An seiner Seite steht Collin Cäsar als "Lloyd", welcher in Louis Geschichte in die Rolle des jungen "Jim" eintaucht. Gemeinsam mit seinem Spielpartner Friedrich zaubert Collin eine mitreißende und zugleich berührende Freundschaftsgeschichte zweier abenteuerlustiger Gefährten auf die Bühne. Wie ein bereits ausgebildeter Musicalmime wirbelt der Kinderdarsteller über die Bühne, wechselt mit Leichtigkeit zwischen beiden Rollen hin und her und lässt die Zuschauer an der Magie kindlicher Fantasie teilhaben.

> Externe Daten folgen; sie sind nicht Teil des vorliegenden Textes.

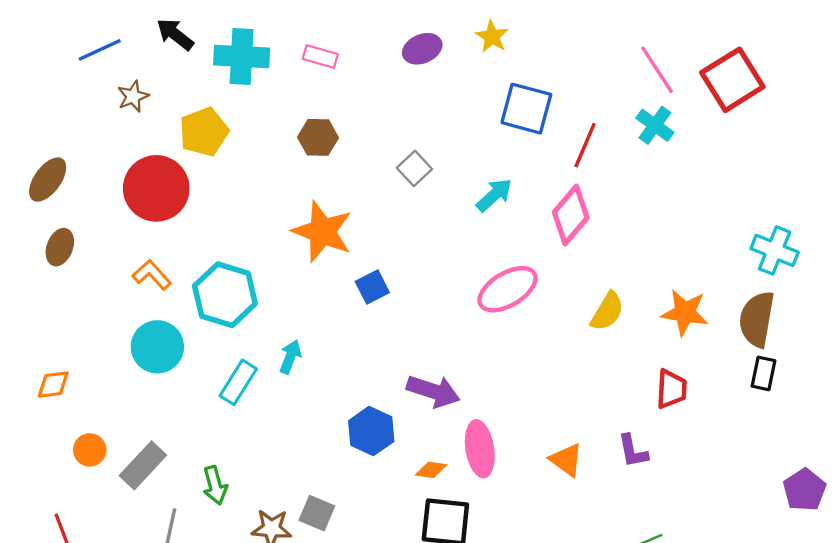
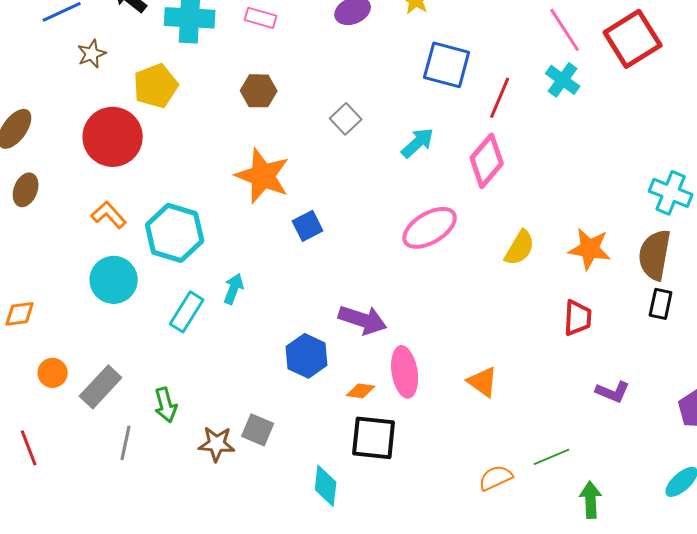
purple L-shape: (633, 451) -> (613, 392), moved, turned -56

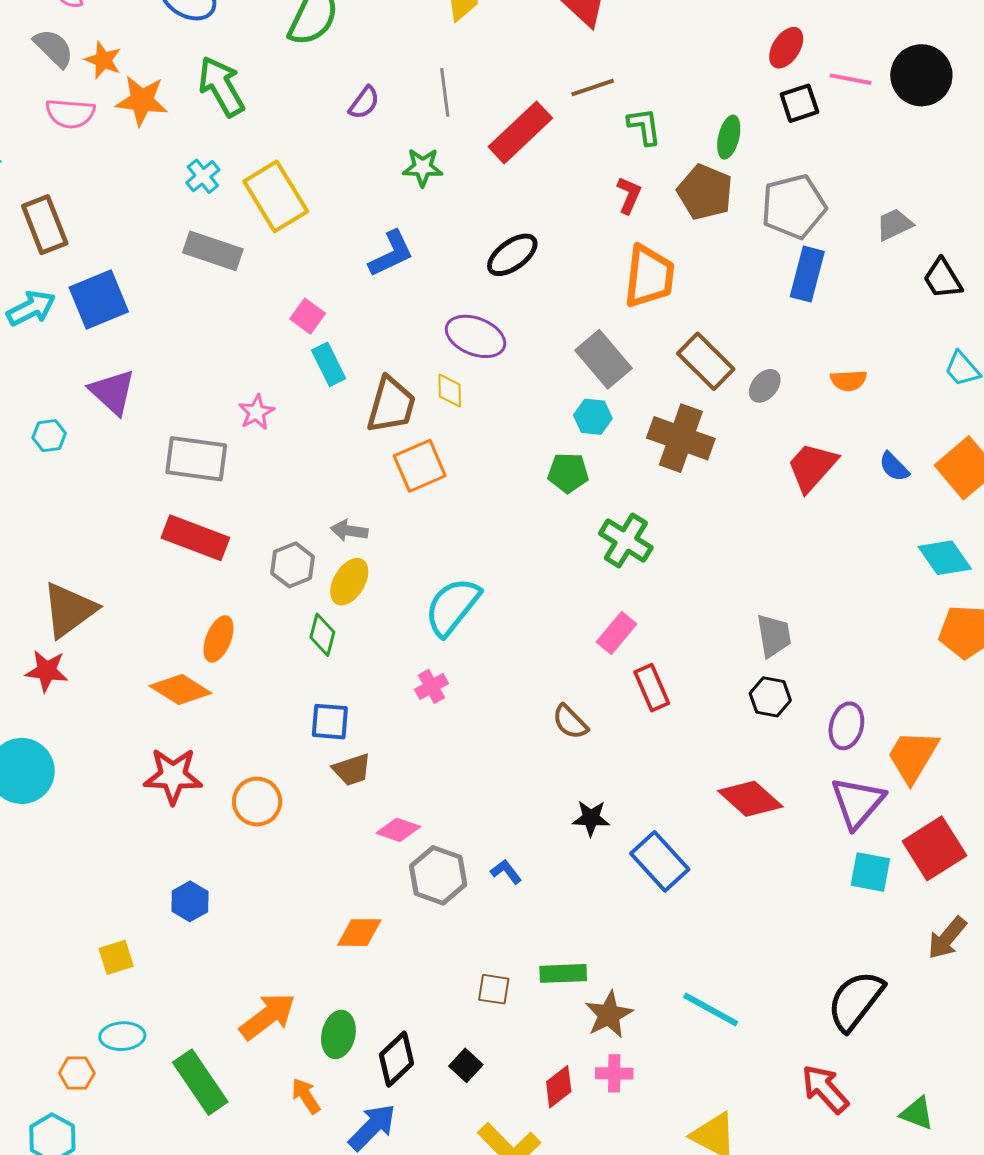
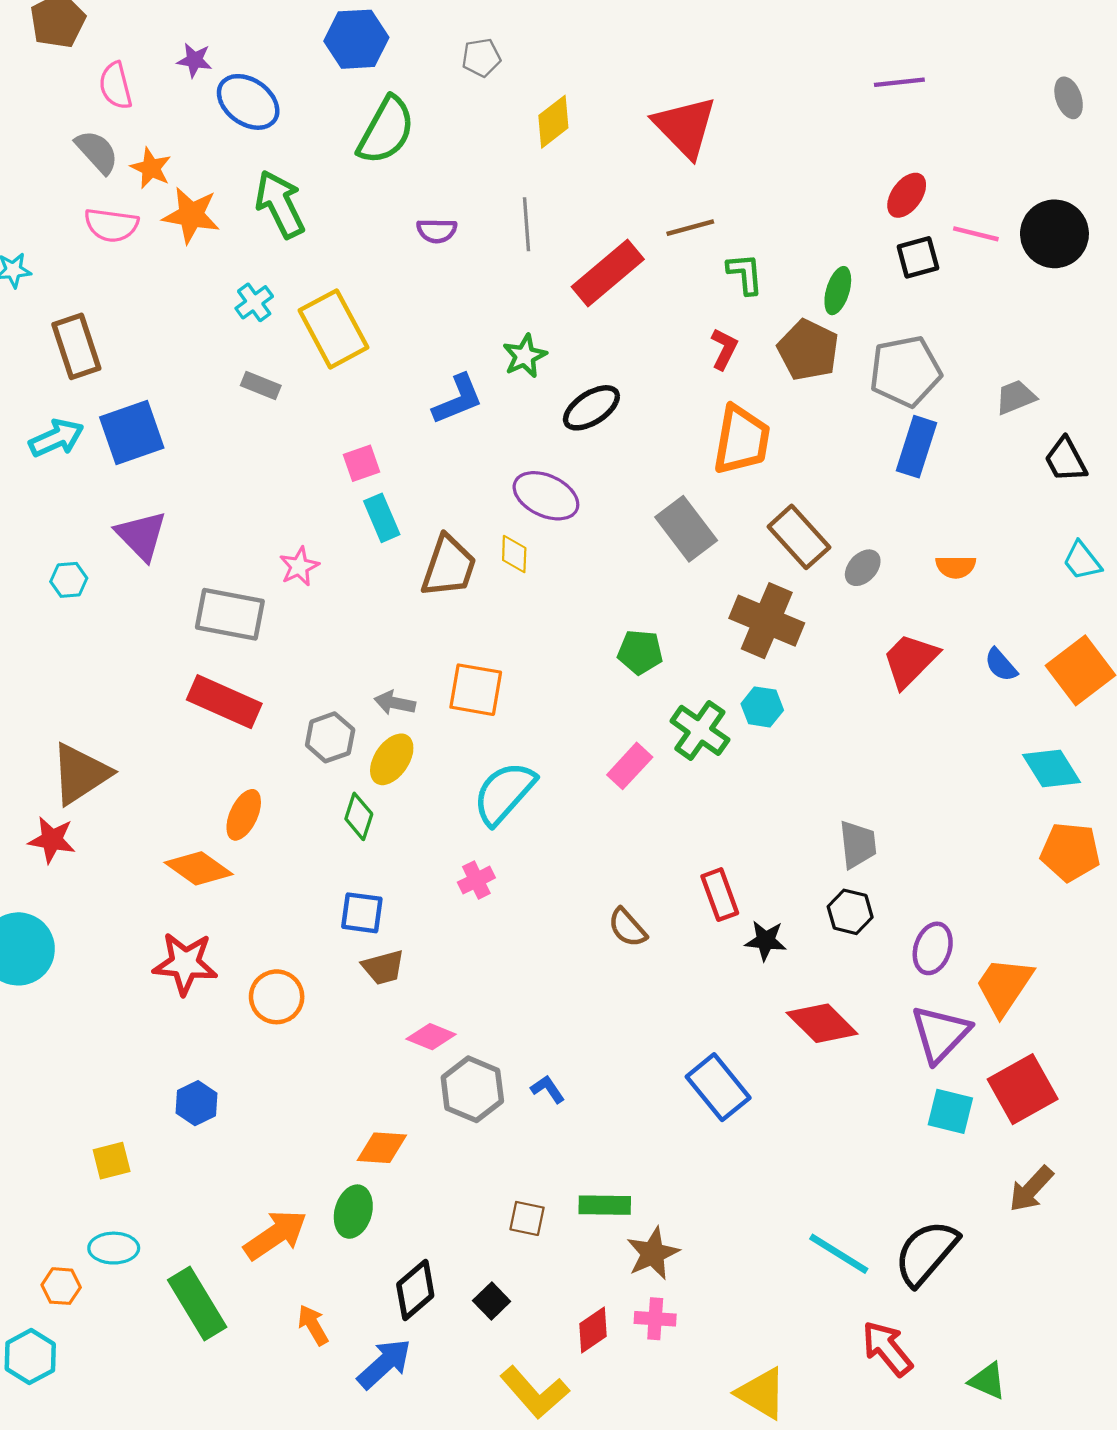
purple semicircle: (364, 103) -> (437, 231), turned 51
green star: (423, 167) -> (525, 356), moved, turned -30
gray rectangle: (213, 251) -> (261, 385), size x0.6
pink square: (308, 316) -> (362, 463), turned 32
cyan hexagon: (593, 417) -> (762, 707), moved
orange square: (420, 466) -> (476, 690), moved, turned 30
pink rectangle: (617, 633) -> (630, 766), moved
black star: (591, 818) -> (766, 941), moved
cyan line: (711, 1009) -> (839, 1254), moved
green ellipse: (338, 1034) -> (353, 1212), moved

Anna Thorén verkörpert, wie auch schon in der Uraufführung 2015, die Rolle der verheirateten "Fanny", die zwischen ihrer Treue zu ihrem abtrünnigen Ehemann und den Gefühlen zu dem abenteuerfreudigen und zugleich empathischen Louis hin- und hergerissen ist und sich danach sehnt, die Welt einfach noch einmal mit den verträumten Augen eines Kindes sehen zu können. Anna begeistert die Zuschauer vor allem mit ihrer warmen, sanften und sehr angenehmen Stimme, mit welcher sie in dem Lied "Haben wir noch den Mut zu träumen?" ein Lächeln auf die Lippen eines jeden Zuschauers zaubert und auch die ein oder andere Träne im Saal aufblitzen lässt.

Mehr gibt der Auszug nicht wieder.